## Work task
Within the lines below, find those that hold the string "aeroporto" and copy each one.

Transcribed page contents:
┄┄┄┄┄┄┄┄┄┄

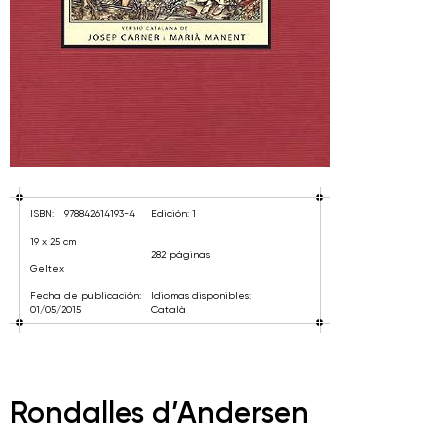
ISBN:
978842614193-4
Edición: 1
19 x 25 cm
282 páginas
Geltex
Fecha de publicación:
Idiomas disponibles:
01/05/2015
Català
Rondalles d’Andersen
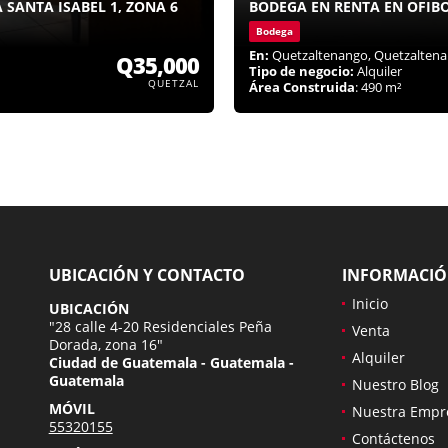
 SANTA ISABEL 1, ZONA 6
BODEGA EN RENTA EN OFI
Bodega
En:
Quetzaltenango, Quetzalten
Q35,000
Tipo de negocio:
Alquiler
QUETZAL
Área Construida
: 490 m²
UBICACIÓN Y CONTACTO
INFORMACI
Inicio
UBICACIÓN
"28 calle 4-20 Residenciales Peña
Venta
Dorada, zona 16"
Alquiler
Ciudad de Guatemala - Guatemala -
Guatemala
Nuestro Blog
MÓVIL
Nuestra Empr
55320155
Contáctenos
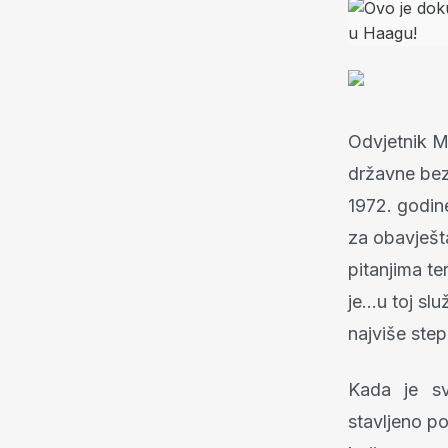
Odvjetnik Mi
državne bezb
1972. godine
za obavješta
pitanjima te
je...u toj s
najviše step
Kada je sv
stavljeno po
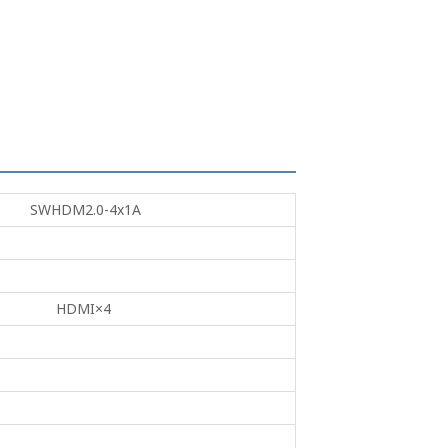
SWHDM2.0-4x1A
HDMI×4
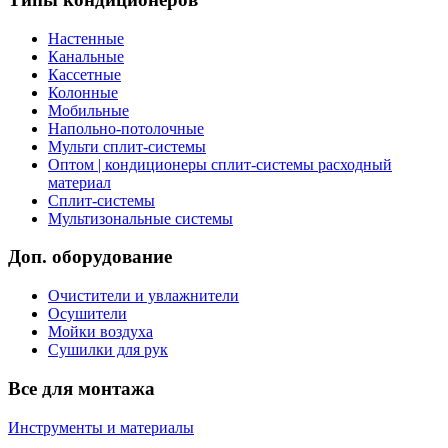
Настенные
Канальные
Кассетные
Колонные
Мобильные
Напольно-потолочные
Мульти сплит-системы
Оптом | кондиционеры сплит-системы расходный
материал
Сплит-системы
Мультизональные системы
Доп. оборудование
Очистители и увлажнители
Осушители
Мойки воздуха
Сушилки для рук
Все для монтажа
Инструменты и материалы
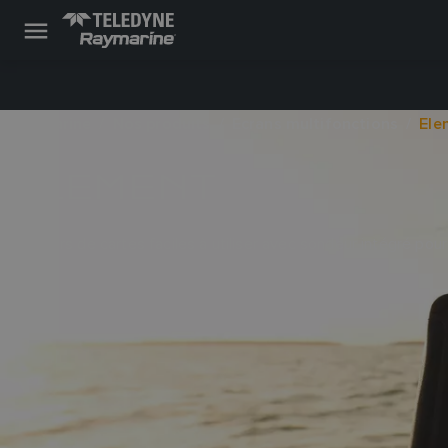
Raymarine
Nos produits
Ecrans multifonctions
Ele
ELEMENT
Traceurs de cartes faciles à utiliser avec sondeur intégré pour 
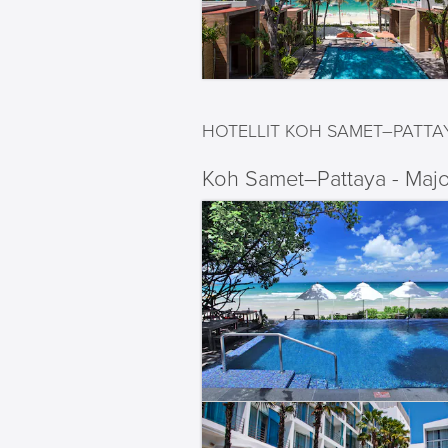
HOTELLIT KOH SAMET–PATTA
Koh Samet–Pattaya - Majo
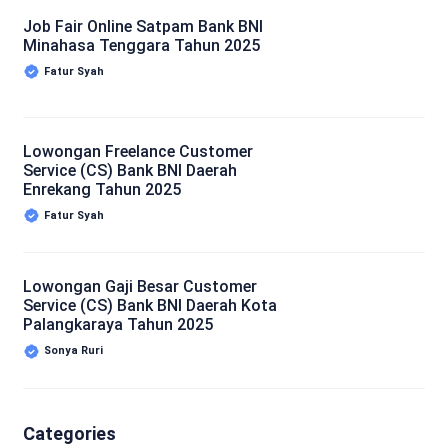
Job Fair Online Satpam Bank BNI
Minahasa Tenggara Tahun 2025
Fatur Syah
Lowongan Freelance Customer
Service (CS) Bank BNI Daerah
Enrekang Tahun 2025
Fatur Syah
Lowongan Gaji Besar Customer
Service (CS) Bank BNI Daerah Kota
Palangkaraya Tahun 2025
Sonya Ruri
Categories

┄┄┄┄┄┄┄┄┄┄

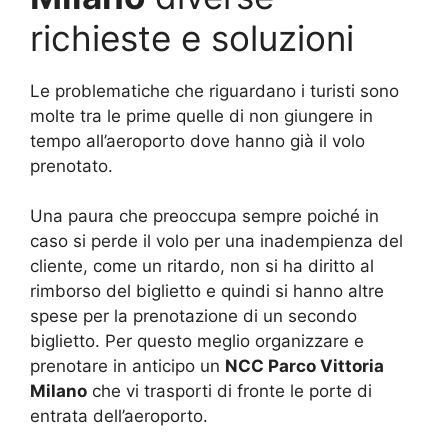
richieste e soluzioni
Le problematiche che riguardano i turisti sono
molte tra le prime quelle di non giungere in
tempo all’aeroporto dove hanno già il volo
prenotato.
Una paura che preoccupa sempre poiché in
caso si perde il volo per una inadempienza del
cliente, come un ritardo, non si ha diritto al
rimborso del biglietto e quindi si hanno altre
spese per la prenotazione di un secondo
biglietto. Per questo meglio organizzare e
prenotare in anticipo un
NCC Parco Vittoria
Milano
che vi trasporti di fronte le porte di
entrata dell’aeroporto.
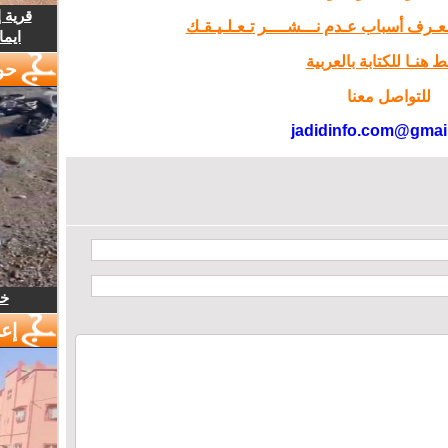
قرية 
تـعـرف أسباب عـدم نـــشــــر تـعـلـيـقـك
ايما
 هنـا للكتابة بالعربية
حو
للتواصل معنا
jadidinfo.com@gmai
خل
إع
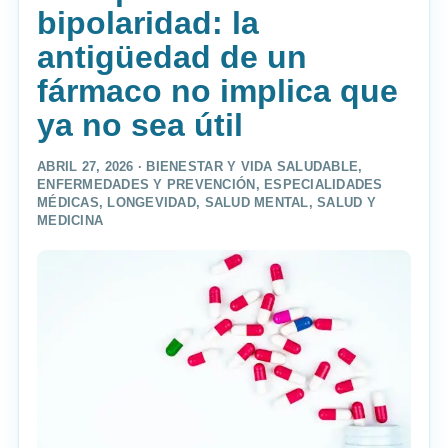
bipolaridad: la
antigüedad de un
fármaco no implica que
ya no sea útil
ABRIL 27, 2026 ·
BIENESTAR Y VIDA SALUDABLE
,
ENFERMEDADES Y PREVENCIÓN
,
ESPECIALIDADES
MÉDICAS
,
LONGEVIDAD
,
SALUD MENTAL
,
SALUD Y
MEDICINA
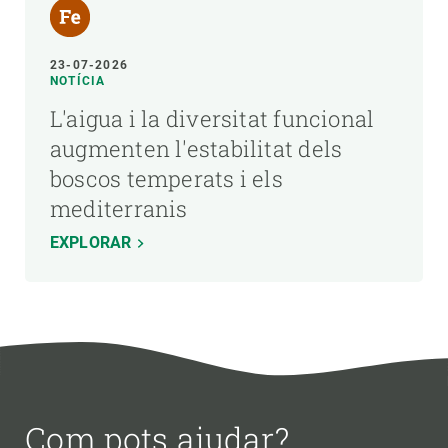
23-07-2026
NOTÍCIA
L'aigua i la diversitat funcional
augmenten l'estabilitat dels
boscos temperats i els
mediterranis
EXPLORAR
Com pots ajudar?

┄┄┄┄┄┄┄┄┄┄

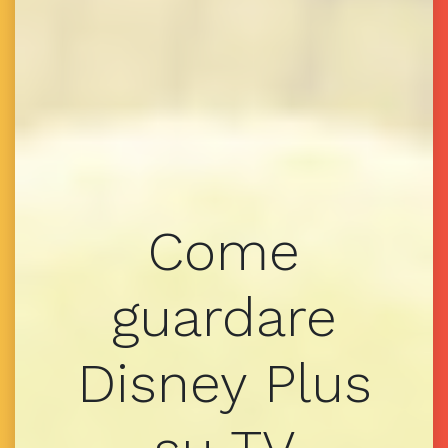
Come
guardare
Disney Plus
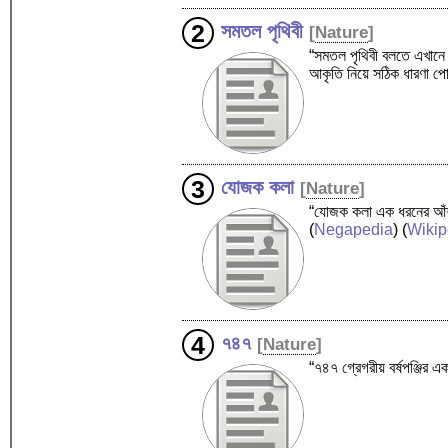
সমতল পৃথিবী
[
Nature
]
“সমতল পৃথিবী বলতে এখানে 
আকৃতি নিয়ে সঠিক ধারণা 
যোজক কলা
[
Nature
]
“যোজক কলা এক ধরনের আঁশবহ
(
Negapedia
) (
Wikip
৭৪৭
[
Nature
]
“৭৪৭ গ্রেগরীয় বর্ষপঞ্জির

┄┄┄┄┄┄┄┄┄┄

## Solution for this exercise
tempo all’aeroporto dove hanno già il volo
entrata dell’aeroporto.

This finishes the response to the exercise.